Select Page

Handwritten Digit Recognition on Embedded Platform

Objective

The objective of this project is to implement an embedded system that can be used for edge computing. It should be capable of the following tasks:

  • Process inputs in real-time
  • Perform fast computation
  • Provide condensed and vital information to the higher layer

This project uses Handwritten digit recognition as an application to demonstrate the use of microcontrollers in the edge domain.

NOTE: Due to unavailability of the board, this project was implemented only through Simulation in Keil µVision 5 Tool.

Motivation

 

 

 

 

 

 

 

 

 

 

 

In the traditional sensor network architecture, the sensors are only used and data acquisition modules and all computation happens at the cloud. Edge computing has the following advantages over the traditional model:

  • Bandwidth reduction – transmitting only essential information to higher levels.
  • Efficiency and Speed – processing at sensor nodes eliminates propagation delays, errors and requirement of signal boosters. Provides real-time assistance.
  • Security and Privacy – information is contained within one node and full information is not relayed.

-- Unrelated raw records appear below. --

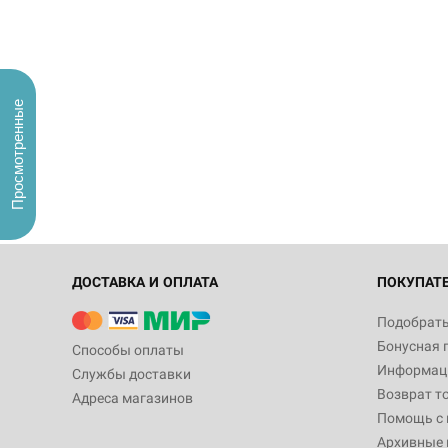
Просмотренные
ДОСТАВКА И ОПЛАТА
ПОКУПАТ
Подобрать
Бонусная 
Способы оплаты
Информаци
Службы доставки
Возврат т
Адреса магазинов
Помощь с
Архивные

There are a few challenges in the path to harness the above advantages:

  • Limited resources – need to optimise computation, reduce memory footprint due to less-powerful processors and small memories.
  • Algorithm restructuring – need to handle asynchronous requests that are priority-based, without skipping input capture.

This project explores several techniques to reduce the memory and computational footprint of neural networks in order to fit into the microcontroller.

System Overview

 

 

 

 

 

 

 

 

Inputs:

  1. UART: The microcontroller takes input images through UART.
  2. Switch: Control is provided to the user through the on-board switch regarding the mode of transfer, which can be
  • Single image transfer mode – Switch press and release
  • Continuous transfer mode – Keep switch pressed

Outputs:

  1. UART: The input image, expected digit and predicted digit are displayed on the Serial terminal through UART.
  2. LEDs: The operation mode and result of the batch testing is shown in the LEDs, as
  • Blue – if waiting for image
  • Green – if all images detected correctly
  • Red – if one or more images detected incorrectly

HW and SW Tools

  • Target Board:
    • TM4C123GH6PM (Texas Instruments TIVA C Series)
    • ARM Cortex-M4
    • 256 KB Flash, 32 KB RAM
    • Due to unavailability of the board, only simulation was done.
  • Simulation Platform:
    • Keil µVision5 Microcontroller Development Kit (MDK Version 5) by ARM
    • Only Network Inference is implemented in the simulation.
  • Image Dataset:
    • MNIST
  • Neural Network Training:
    • Python

Neural Network Implementation

(Network Image Source: https://blog.goodaudience.com/artificial-neural-networks-explained-436fcf36e75)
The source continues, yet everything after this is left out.